2. A small motorcycle. It appeared on the front porch one morning; no one learned to drive it; shortly thereafter, it was gone.
3. My mother’s engagement and wedding rings. The wedding band was heavy gold, with a little cluster of shooting stars that even had tails. In the center of each star was a diamond chip. In my imagination she just looked down one day, and they had vanished.
4. A boat. Like the motorcycle, it simply appeared. We lived nowhere near water, but every day I went out and pretended to drive it at abnormal speeds across choppy waters. For a brief time, it took the place of rodeo as my favorite sport.

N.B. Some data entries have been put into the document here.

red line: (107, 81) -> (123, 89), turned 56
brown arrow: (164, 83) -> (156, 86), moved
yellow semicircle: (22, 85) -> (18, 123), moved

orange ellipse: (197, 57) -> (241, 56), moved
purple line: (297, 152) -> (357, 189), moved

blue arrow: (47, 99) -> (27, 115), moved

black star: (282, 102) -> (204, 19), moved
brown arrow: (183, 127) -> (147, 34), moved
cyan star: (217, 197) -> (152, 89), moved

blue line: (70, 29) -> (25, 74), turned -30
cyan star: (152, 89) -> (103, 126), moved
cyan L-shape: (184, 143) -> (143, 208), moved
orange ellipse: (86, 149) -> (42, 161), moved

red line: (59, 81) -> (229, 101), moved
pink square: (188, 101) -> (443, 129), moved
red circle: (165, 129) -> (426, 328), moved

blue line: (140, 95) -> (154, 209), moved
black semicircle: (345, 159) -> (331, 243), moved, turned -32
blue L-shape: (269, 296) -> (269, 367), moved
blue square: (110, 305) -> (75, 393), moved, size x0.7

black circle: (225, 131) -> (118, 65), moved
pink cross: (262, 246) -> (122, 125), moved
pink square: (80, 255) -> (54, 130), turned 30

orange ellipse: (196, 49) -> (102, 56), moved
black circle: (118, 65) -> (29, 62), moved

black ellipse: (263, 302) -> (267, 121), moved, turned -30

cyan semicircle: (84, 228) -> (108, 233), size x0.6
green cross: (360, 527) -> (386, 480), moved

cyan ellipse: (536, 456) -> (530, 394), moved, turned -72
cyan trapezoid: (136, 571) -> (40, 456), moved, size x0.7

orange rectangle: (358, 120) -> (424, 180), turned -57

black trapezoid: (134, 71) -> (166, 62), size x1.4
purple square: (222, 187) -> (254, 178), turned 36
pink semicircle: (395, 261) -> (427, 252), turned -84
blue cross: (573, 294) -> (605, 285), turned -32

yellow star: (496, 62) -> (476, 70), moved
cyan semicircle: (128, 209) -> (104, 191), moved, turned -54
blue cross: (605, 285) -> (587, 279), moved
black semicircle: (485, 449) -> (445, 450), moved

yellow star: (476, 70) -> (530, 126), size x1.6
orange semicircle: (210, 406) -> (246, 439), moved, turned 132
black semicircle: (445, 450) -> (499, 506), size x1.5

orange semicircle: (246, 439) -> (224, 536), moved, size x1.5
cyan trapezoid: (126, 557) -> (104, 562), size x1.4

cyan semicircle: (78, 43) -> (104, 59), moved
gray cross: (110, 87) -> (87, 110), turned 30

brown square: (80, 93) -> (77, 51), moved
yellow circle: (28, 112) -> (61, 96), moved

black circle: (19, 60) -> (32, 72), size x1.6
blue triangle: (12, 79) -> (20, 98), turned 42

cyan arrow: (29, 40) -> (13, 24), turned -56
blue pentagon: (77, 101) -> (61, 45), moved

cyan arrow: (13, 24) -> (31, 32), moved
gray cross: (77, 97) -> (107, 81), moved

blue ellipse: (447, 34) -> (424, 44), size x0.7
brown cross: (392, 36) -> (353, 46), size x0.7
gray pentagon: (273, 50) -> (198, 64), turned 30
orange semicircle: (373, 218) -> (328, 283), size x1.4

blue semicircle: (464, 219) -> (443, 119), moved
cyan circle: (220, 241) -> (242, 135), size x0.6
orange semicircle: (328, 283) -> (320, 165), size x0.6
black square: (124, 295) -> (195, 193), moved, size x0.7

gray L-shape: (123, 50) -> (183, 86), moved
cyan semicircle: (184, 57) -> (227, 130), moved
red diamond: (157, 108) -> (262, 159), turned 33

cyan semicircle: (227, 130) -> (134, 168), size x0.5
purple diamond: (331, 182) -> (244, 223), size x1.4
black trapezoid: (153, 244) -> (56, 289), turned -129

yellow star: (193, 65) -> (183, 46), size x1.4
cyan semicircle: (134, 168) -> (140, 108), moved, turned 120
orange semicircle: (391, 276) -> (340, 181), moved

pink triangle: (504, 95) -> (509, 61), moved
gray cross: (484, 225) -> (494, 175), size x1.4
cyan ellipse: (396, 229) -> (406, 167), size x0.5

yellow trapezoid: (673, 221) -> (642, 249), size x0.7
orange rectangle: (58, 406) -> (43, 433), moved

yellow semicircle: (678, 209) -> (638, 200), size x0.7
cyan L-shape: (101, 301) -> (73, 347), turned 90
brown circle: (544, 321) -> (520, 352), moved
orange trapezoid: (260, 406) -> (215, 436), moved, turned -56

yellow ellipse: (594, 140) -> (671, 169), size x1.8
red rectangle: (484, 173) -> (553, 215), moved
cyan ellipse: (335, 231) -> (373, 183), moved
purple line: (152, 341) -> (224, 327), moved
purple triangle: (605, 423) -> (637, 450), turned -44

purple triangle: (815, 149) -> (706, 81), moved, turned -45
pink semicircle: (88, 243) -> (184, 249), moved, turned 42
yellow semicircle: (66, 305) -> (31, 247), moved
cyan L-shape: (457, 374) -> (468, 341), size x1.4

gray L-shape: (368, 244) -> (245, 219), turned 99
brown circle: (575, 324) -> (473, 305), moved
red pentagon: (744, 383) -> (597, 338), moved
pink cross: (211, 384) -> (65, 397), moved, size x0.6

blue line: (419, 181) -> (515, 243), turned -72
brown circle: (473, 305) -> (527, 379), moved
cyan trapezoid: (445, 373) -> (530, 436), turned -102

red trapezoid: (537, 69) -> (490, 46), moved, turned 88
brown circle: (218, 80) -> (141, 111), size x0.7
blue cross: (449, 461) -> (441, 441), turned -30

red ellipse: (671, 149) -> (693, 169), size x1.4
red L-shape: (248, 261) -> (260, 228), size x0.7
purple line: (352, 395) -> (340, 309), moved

5. My twenty-five dollar savings bond. I won it at the Mooreland Fair in a game of intense skill and concentration called Guess How Many Pennies Are in This Huge Jar. I guessed 468 and [ital] got it exactly right. [end ital] My name was announced just before the Grand Champion Pull at the Horse and Pony Pull, the zenith of the Mooreland social season. Twenty-five dollars was an unheard of amount of money at the time, and my father volunteered to deposit it in my “savings account” for me, which I had never heard of before that moment. Over the next few years, I probably asked him for the money 736 times, and he always assured me we were just waiting for it to mature.
6. A wide variety of excellent hunting beagles.”
This is a smart group, so I hestitate to point out the things that I love so much about this two-page chapter. But I’ll risk citing a few things that make my heart sing.
“Excellently” Stephen King famously (!) advises us to avoid adverbs but if you’re going to use them, a made-up/unexpected one isn’t a bad way to go.
“Abnormal speeds across choppy waters.” Self-explanatory.
All of entry 5, from the number of pennies to the number of times she pestered her father for the money, to “the zenith of the Mooreland social season,” which doesn’t carry a whiff of condescension or “wink-wink-I-know-better” archness.
I won a big jar of candy at the Halloween party at Dickeyville Presbyterian by guessing 249. I remember explaining to many, many people how I happened on that number, as if my “solution” were on a par with cold water fusion. But always with a certain amount of self-deprecation, as if aware that it was a great thing to guess the correct number, and I shouldn’t appear to be full of myself.
Haven Kimmel would do better by that story.